Strong Brands the Likely Winners of UK Insurance Pricing Review

UK personal lines insurers will need to adjust their pricing models in response to the Financial Conduct Authority’s proposed remedies surrounding the pricing of policies for renewing customers, according to a new AM Best commentary.

The Best’s Commentary, “Strong Brands the Likely Winners of UK Insurance Pricing Review,” states that as insurers will need to increase the prices applied to new business to offset the impact of lower renewal premium on earnings, other aspects of their business profile will likely play an increasing role in the decision-making process of potential and established customers.

This suggests that brands currently enjoying high levels of recognition and customer satisfaction will be best positioned to take advantage as policyholders begin to take more notice of a company’s customer service levels, the experiences of other policyholders (expressed via online channels), and metrics such as claims approval ratios.

To access a complimentary copy of this commentary, please visit http://www3.ambest.com/bestweek/purchase.asp?record_code=302026.

AM Best is a global credit rating agency, news publisher and data analytics provider specialising in the insurance industry. Headquartered in the United States, the company does business in over 100 countries with regional offices in New York, London, Amsterdam, Dubai, Hong Kong, Singapore and Mexico City. For more information, visit www.ambest.com.

Copyright © 2020 by A.M. Best Rating Services, Inc. and/or its affiliates.

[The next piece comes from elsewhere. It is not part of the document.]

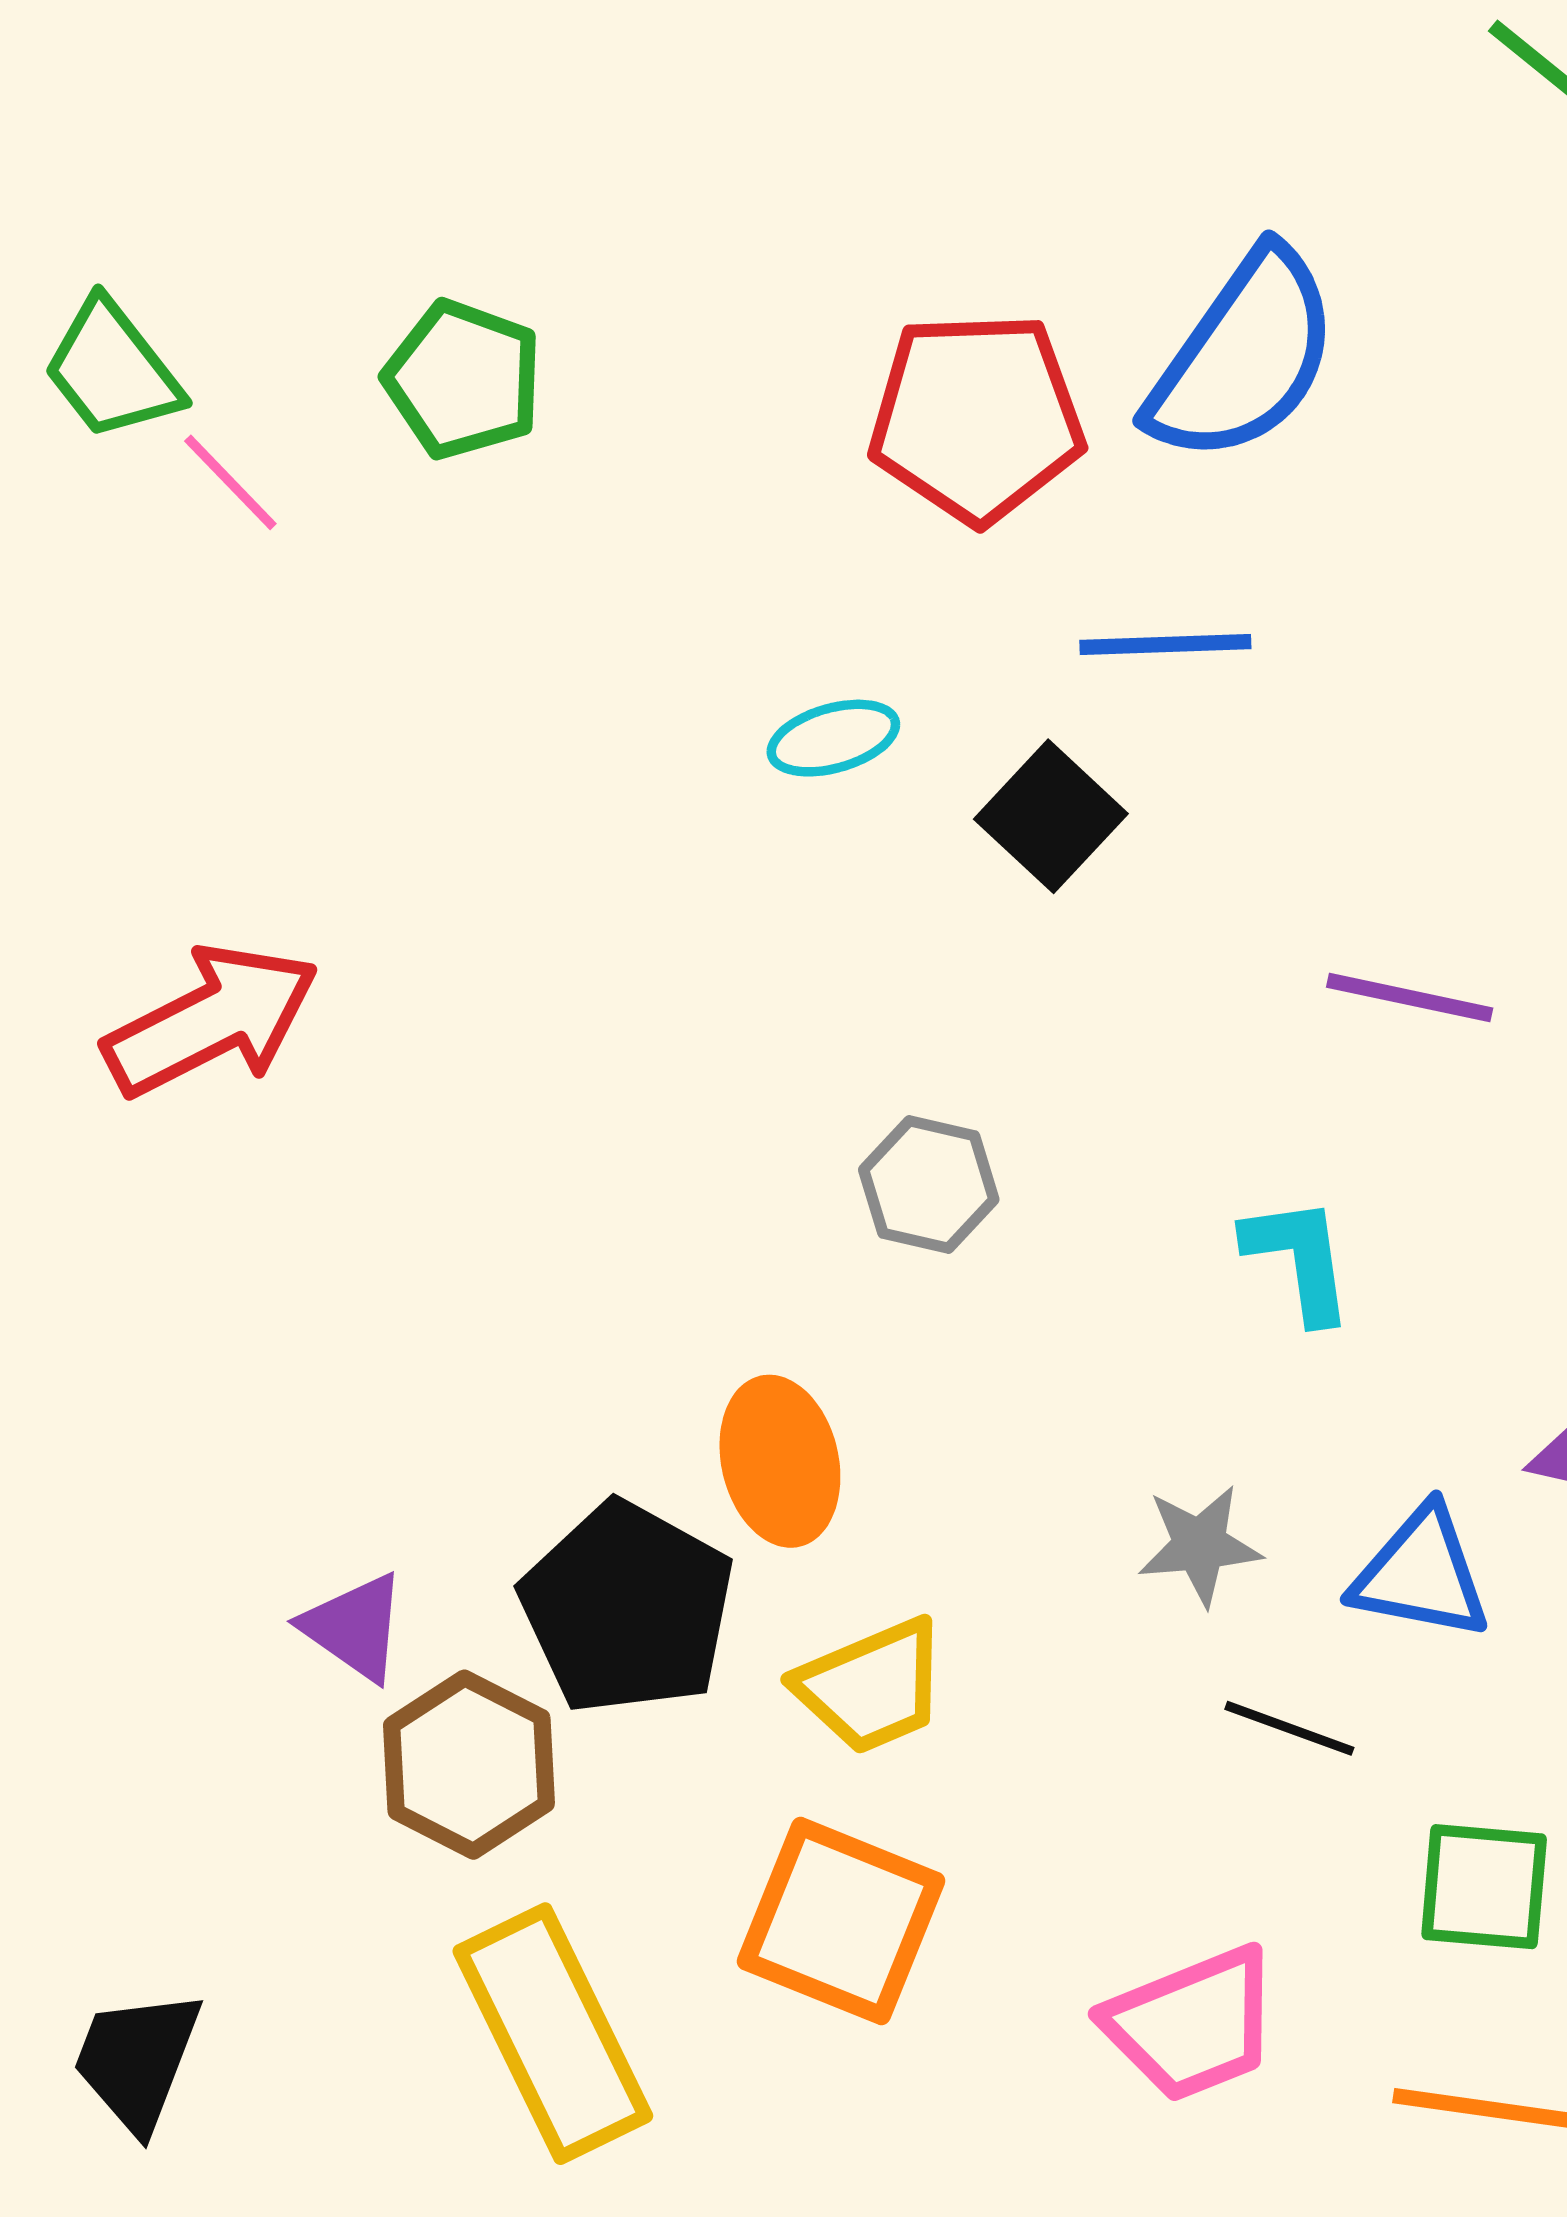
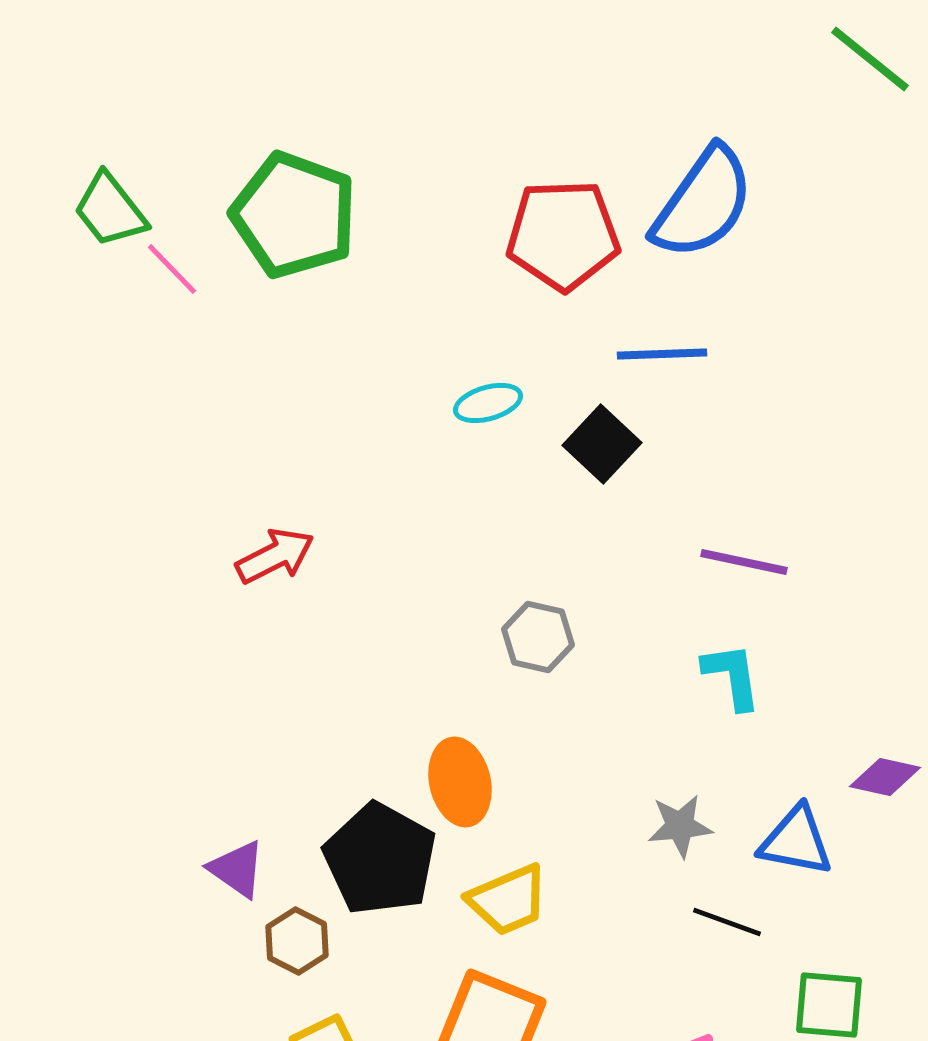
green pentagon: (463, 379) -> (294, 215), size x1.5
purple line: (1410, 998) -> (744, 562), moved
red arrow: (211, 1020) -> (275, 556), moved, size x0.7
brown hexagon: (469, 1765) -> (297, 941), size x0.7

ALL RIGHTS RESERVED.

View source version on businesswire.com: https://www.businesswire.com/news/home/20201014005665/en/

Contacts

William Keen-Tomlinson
Senior Financial Analyst
+44 20 7397 4395
[email protected]

Catherine Thomas
Senior Director, Analytics
+44 20 7397 0281
[email protected]

Richard Banks
Director, Industry Research – EMEA
+44 20 7397 0322
[email protected]

Edem Kuenyehia
Director, Market Development & Communications
+44 20 7397 0280
[email protected]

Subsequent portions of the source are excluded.